Yesterday I posted the simple unsupervised cluster analysis of USHCN station 051294, Canon City, CO. It neatly divided into two classes which seemed to make a good match with the visible appearance of man-made features -v- vegetated landscape with a few bare ground spots thrown in to the man-made side of the classification.
But it doesn’t always work so easily. Before I tried USHCN 051294, I did a test run on station picked at random, USHCN 199316, which is West Medway, Massachusetts.
Dividing this station into two classifications, similar to the exercise yesterday, and we see that many areas within the natural vegetation are marked the same as obviously man-made areas. Indeed, this image is divided into almost equally into two classes: 51.37% and 48.63%
So we take the clustering code we looked at yesterday, which divided the image into two classes, and divide it into 3 classes instead.

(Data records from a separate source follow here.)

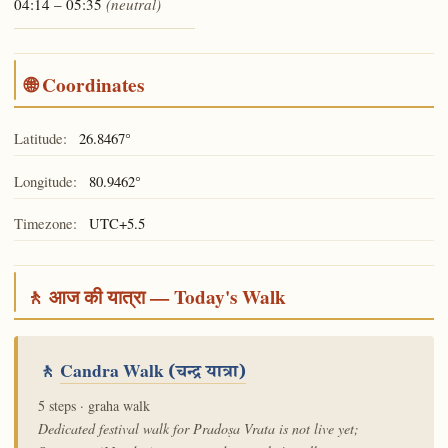
04:14 – 05:35
(neutral)
🌐 Coordinates
Latitude:
26.8467°
Longitude:
80.9462°
Timezone:
UTC+5.5
🚶 आज की यात्रा — Today's Walk
🚶
Candra Walk
(चन्द्र यात्रा)
5 steps · graha walk
Dedicated festival walk for Pradoṣa Vrata is not live yet;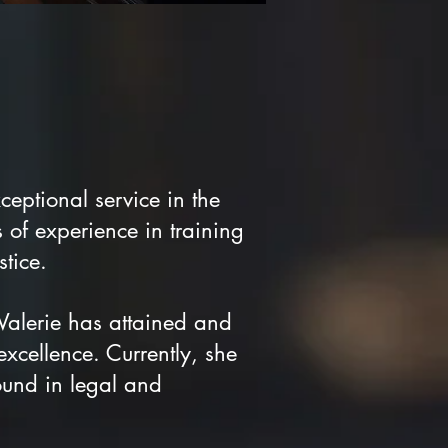
eptional service in the
 of experience in training
tice.
alerie has attained and
 excellence. Currently, she
und in legal and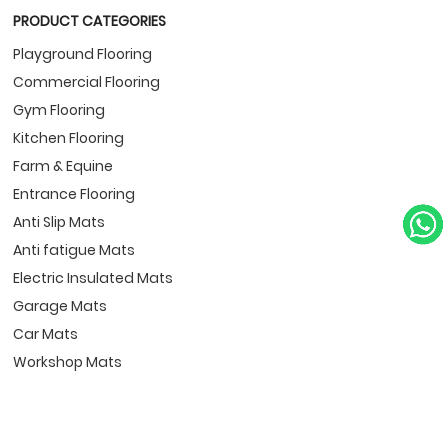
PRODUCT CATEGORIES
Playground Flooring
Commercial Flooring
Gym Flooring
Kitchen Flooring
Farm & Equine
Entrance Flooring
Anti Slip Mats
Anti fatigue Mats
Electric Insulated Mats
Garage Mats
Car Mats
Workshop Mats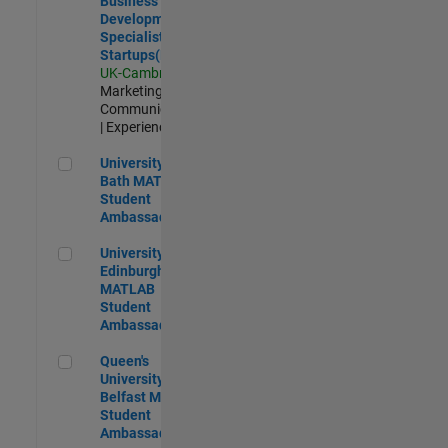
Business
Development
Specialist
Startups(EMEA)
UK-Cambridge
|
Marketing
Communications
| Experienced
University of Bath MATLAB Student Ambassador
University of
Bath MATLAB
Student
Ambassador
University of Edinburgh MATLAB Student Ambassador
University of
Edinburgh
MATLAB
Student
Ambassador
Queen's University of Belfast MATLAB Student Ambassador
Queen's
University of
Belfast MATLAB
Student
Ambassador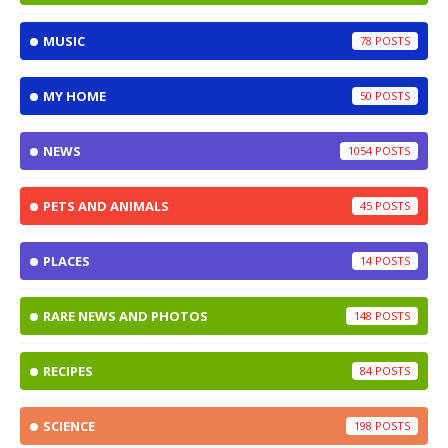
MUSIC
78
MY HOME
50
NEWS
1054
PETS AND ANIMALS
45
PLACES
14
RARE NEWS AND PHOTOS
148
RECIPES
84
SCIENCE
198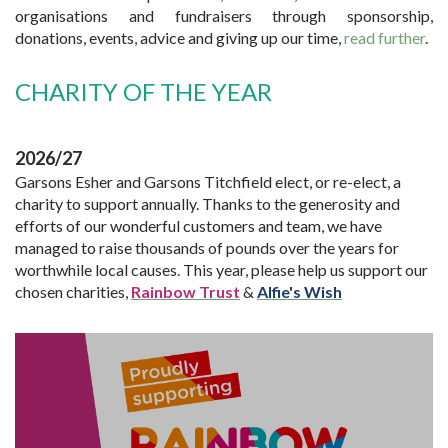
organisations and fundraisers through sponsorship,
donations, events, advice and giving up our time,
read further
.
CHARITY OF THE YEAR
2026/27
Garsons Esher and Garsons Titchfield elect, or re-elect, a
charity to support annually. Thanks to the generosity and
efforts of our wonderful customers and team, we have
managed to raise thousands of pounds over the years for
worthwhile local causes. This year, please help us support our
chosen charities,
Rainbow Trust
&
Alfie's Wish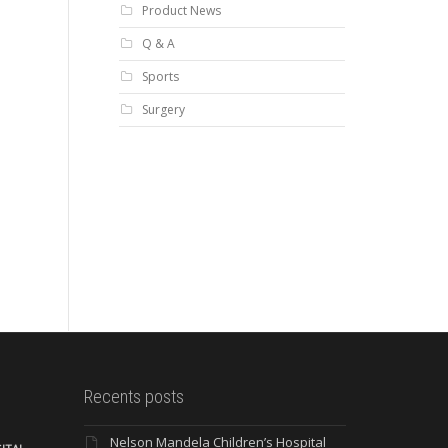
Product News
Q & A
Sports
Surgery
Recents posts
Nelson Mandela Children’s Hospital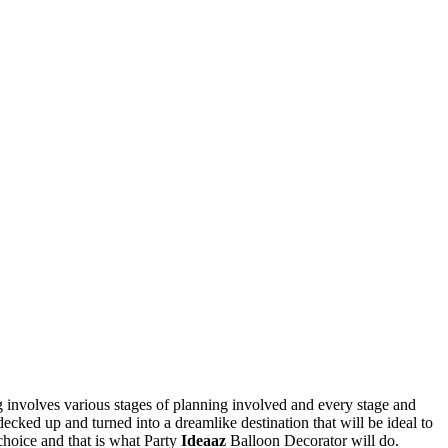
 involves various stages of planning involved and every stage and
decked up and turned into a dreamlike destination that will be ideal to
choice and that is what Party
Ideaaz
Balloon Decorator will do.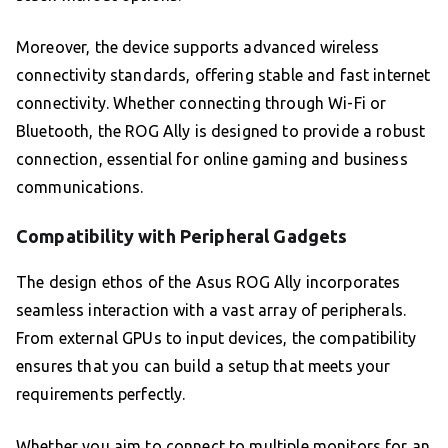
Moreover, the device supports advanced wireless
connectivity standards, offering stable and fast internet
connectivity. Whether connecting through Wi-Fi or
Bluetooth, the ROG Ally is designed to provide a robust
connection, essential for online gaming and business
communications.
Compatibility with Peripheral Gadgets
The design ethos of the Asus ROG Ally incorporates
seamless interaction with a vast array of peripherals.
From external GPUs to input devices, the compatibility
ensures that you can build a setup that meets your
requirements perfectly.
Whether you aim to connect to multiple monitors for an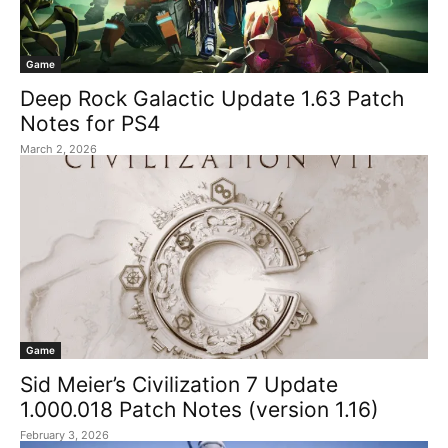
Game
Deep Rock Galactic Update 1.63 Patch
Notes for PS4
March 2, 2026
Game
Sid Meier’s Civilization 7 Update
1.000.018 Patch Notes (version 1.16)
February 3, 2026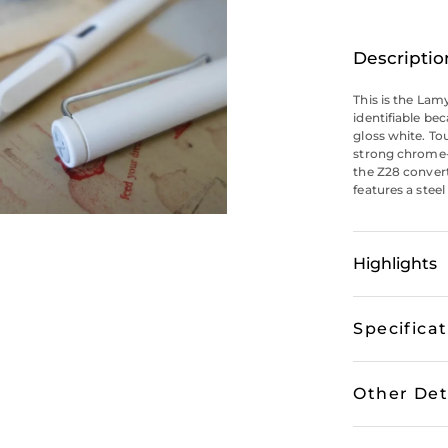
Descriptio
This is the Lamy
identifiable bec
gloss white. To
strong chrome-p
the Z28 convert
features a steel
Highlights
Specifica
Other Det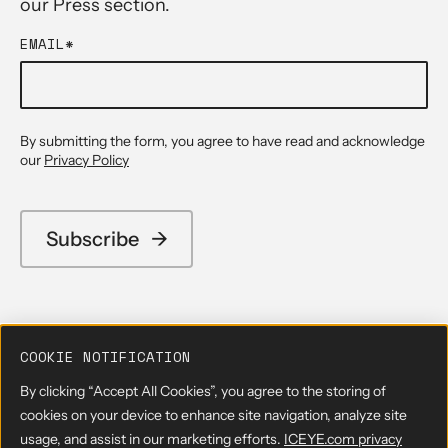
our Press section.
EMAIL
*
By submitting the form, you agree to have read and acknowledge
our
Privacy Policy
COOKIE NOTIFICATION
By clicking “Accept All Cookies”, you agree to the storing of
cookies on your device to enhance site navigation, analyze site
usage, and assist in our marketing efforts.
ICEYE.com privacy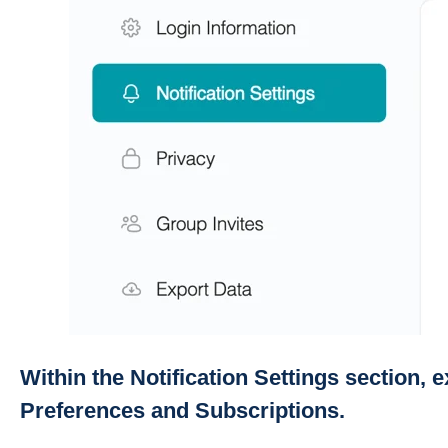
Within the Notification Settings section, 
Preferences and Subscriptions.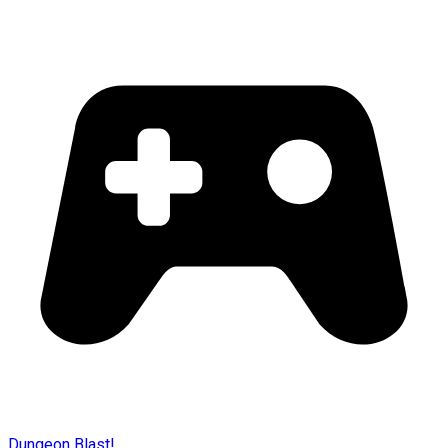
Dungeon Blast!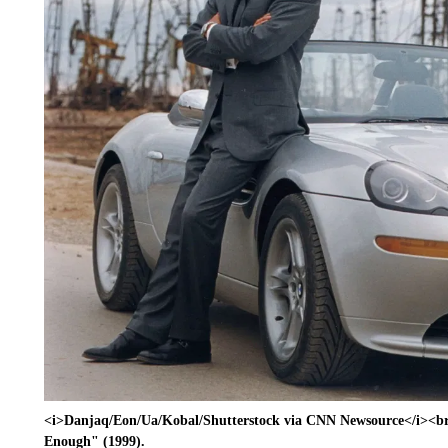
<i>Danjaq/Eon/Ua/Kobal/Shutterstock via CNN Newsource</i><br/
Enough" (1999).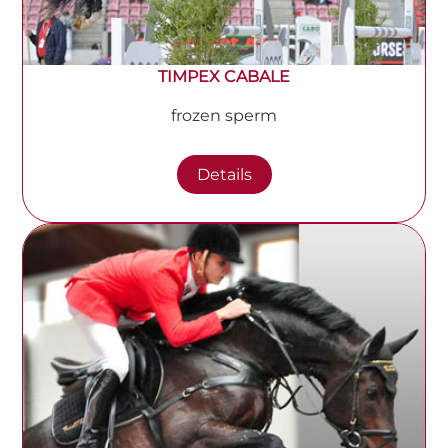
TIMPEX CABALE
frozen sperm
Details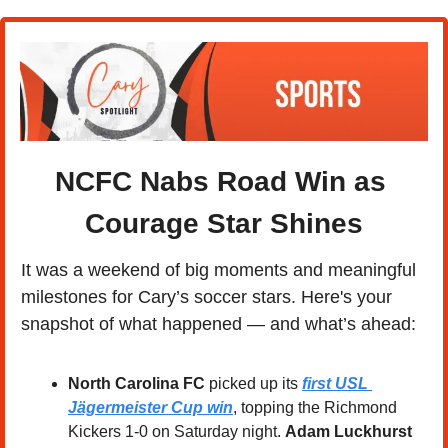
NCFC Nabs Road Win as 
Courage Star Shines
It was a weekend of big moments and meaningful 
milestones for Cary’s soccer stars. Here's your 
snapshot of what happened — and what’s ahead:
North Carolina FC
 picked up its 
first USL 
Jägermeister Cup win
, topping the Richmond 
Kickers 1-0 on Saturday night. 
Adam Luckhurst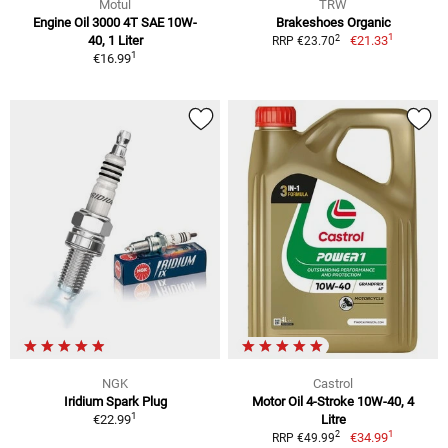
Motul
TRW
Engine Oil 3000 4T SAE 10W-
Brakeshoes Organic
1
2
40, 1 Liter
€21.33
RRP €23.70
1
€16.99
NGK
Castrol
Iridium Spark Plug
Motor Oil 4-Stroke 10W-40, 4
1
€22.99
Litre
1
2
€34.99
RRP €49.99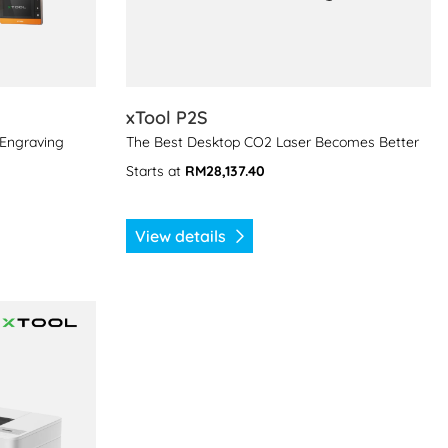
xTool P2S
 Engraving
The Best Desktop CO2 Laser Becomes Better
Starts at
RM28,137.40
View details
rinter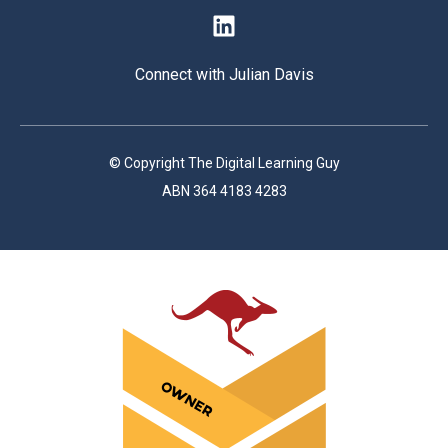
Connect with Julian Davis
© Copyright The Digital Learning Guy
ABN 364 4183 4283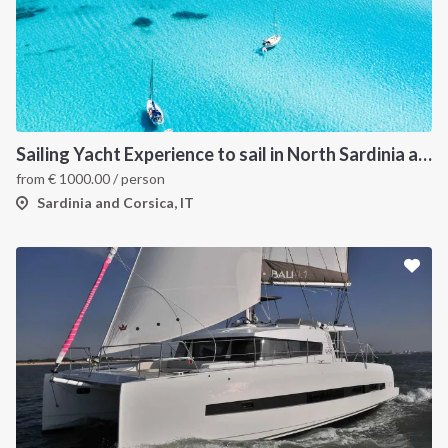
Sailing Yacht Experience to sail in North Sardinia and Corsica
from
€
1000.00
/ person
Sardinia and Corsica, IT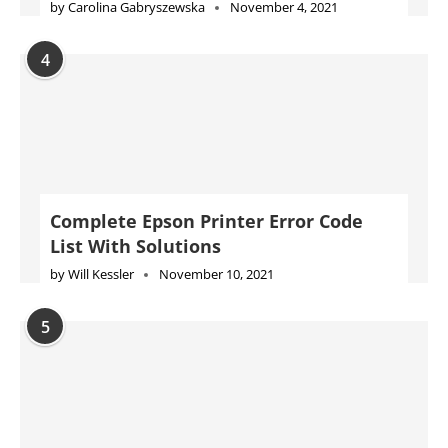
by
Carolina Gabryszewska
November 4, 2021
4
Complete Epson Printer Error Code
List With Solutions
by
Will Kessler
November 10, 2021
5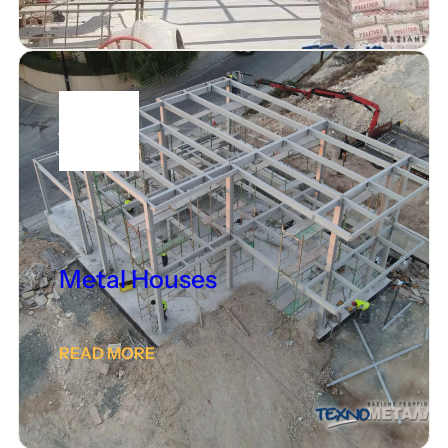
Metal Houses
READ MORE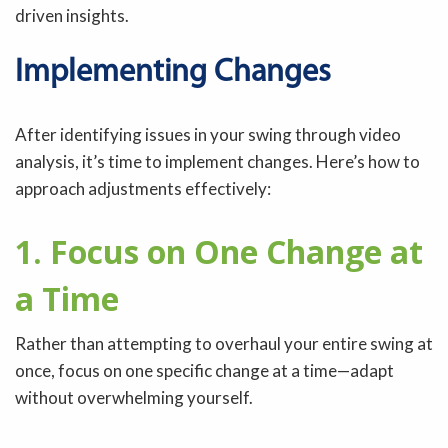
driven insights.
Implementing Changes
After identifying issues in your swing through video
analysis, it’s time to implement changes. Here’s how to
approach adjustments effectively:
1. Focus on One Change at
a Time
Rather than attempting to overhaul your entire swing at
once, focus on one specific change at a time—adapt
without overwhelming yourself.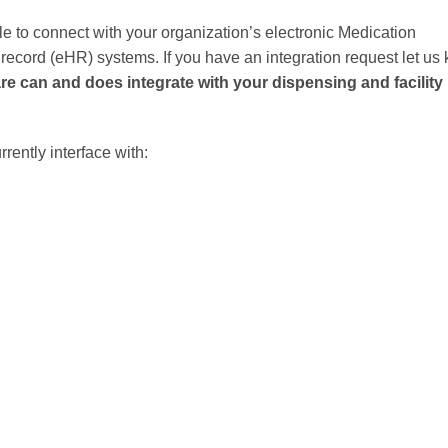
le to connect with your organization’s electronic Medication
ecord (eHR) systems. If you have an integration request let us
e can and does integrate with your dispensing and facility
ently interface with: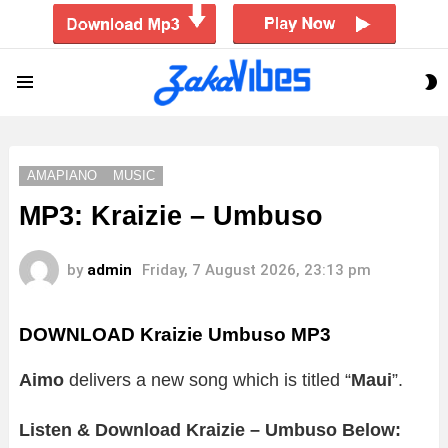
S
Menu
S
AMAPIANO
MUSIC
MP3: Kraizie – Umbuso
by
admin
Friday, 7 August 2026, 23:13 pm
DOWNLOAD Kraizie Umbuso MP3
Aimo
delivers a new song which is titled “
Maui
”.
Listen & Download Kraizie – Umbuso Below:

i.cluster group=51294_18 subgroup=51294_18 classes=3 sigfile=51294_18_sig.txt reportfile=51294_18_rpt.txt
i.maxlik group=51294_18 subgroup=51294_18 sigfile=51294_18_sig.txt class=51294_18c_class reject=51294_18c_reject
Taking a quick look and we see that it looks much more like we expect for a natural -v- man-made division. Most of the man-made stuff is in class 3. But it’s not perfect. The house in the lower left corner is mostly classed “natural” while the surrounding lawn is classed “man-made.” Note: the unsupervised classification is NOT dividing things by any predefined ‘natural’ or ‘man-made’ clusters – its just that the cluster analysis of the location of certain colors tends to lump MOST man-made landscapes into a single class – given the right number of classes.
Running the stats on the 3×3 smoothed version, we get these three classification coverages:
Which seems about right.
A confounding factor in the above is the presence of dark shingles and shaded trees which works against a clean separation of classes.